Consider your virtual context:
- Which aspects of your own virtual behaviour might cause your colleagues to be frustrated or angry?
- What strategies might be useful for managing emotions when communicating virtually?
- How can we better understand the underlying intentions of an email and other forms of electronic communication from remote workers in our team?
9. Maintain informal contacts
Most of the literature on virtual teams focuses on formal roles and formal leadership. Organizations, however, thrive on the interactions of many informal networks of individuals, both internal (across departments, functions and national boundaries) and external (with customers, suppliers, consulting companies and partners). When people take on a virtual role, building and maintaining these informal networks is important but, at the same time, challenging. Periodic informal emails to check in with internal and external stakeholders is very helpful, combined with regularly scheduled calls and even impromptu surprise calls. All these measures can help to nurture relationships and keep them healthy.
Consider your virtual context:
- Which informal networks, both internal and external, should you pay more attention to?
- What structure of regular check-ins, via email or phone call, is best for each of your stakeholders?
- How many face-to-face meetings are ideal to maintain the relationships in your network? What can you do if such meetings are not possible because of travel restrictions?
10. Cultivate your intuition
Working virtually with sustained success calls for formal planning skills. It also requires a more intuitive and emotion-driven capability. This helps you to read between the lines of an email for what is unsaid. It enables you to hear the special tone of a voice in a virtual meeting, to hear which words seem to carry heavier stress and emphasis, and which phrases betray a challenge that people are facing with their internal motivation or commitment.
Intuition alerts you to the fact that text messages that used to be answered immediately now come back only after two or three days. You recognize the disappearance of small talk from the beginning of conference calls, and the use of a more transactional approach to problems. You notice more errors than usual in prepared documentation.

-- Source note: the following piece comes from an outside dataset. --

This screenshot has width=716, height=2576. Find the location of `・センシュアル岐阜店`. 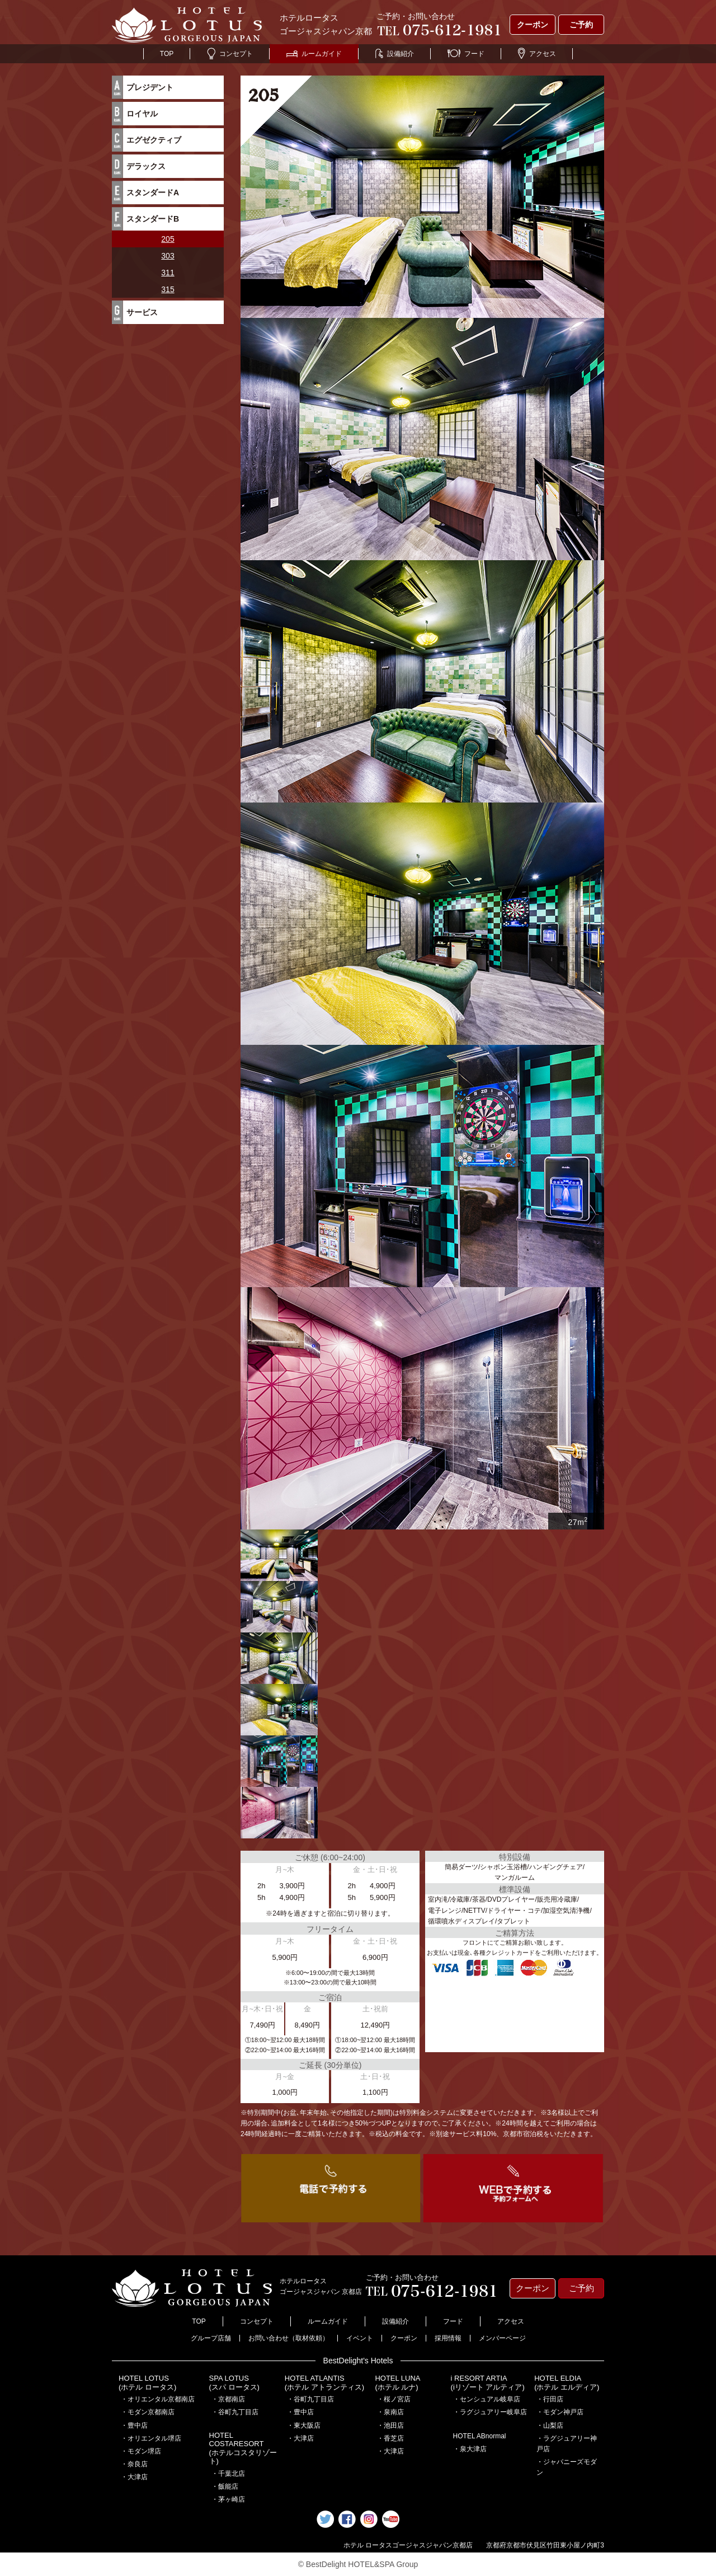

・センシュアル岐阜店 is located at coordinates (486, 2399).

The ability to pick up on such small clues is an advanced skill that comes partly from experience but also from paying attention to the very factor that virtual working threatens to undermine — the intimacy of working closely with others.
Consider your virtual context:
- How well do you read signals that reveal the emotions of others?
- How can you gain more insight into how colleagues in your virtual teams are feeling?
- What can you do to maintain positive emotions for yourself and others when working remotely?
Start the conversation
Many people have suddenly had to adapt to the challenges of working remotely, often in the isolation of their own home. Virtual collaboration, like all forms of collaboration, requires attention to sharing beliefs and expectations about the meaning of such key concepts as “team”, “communication” and “decision”. But remote working also presents its own special challenges. Use the questions above for self-reflection but, more importantly, to start conversations with others in your (new) virtual teams. The act of discussing these questions is, in itself, likely to bring you closer together and increase the effectivity of your virtual collaboration. Make a start today.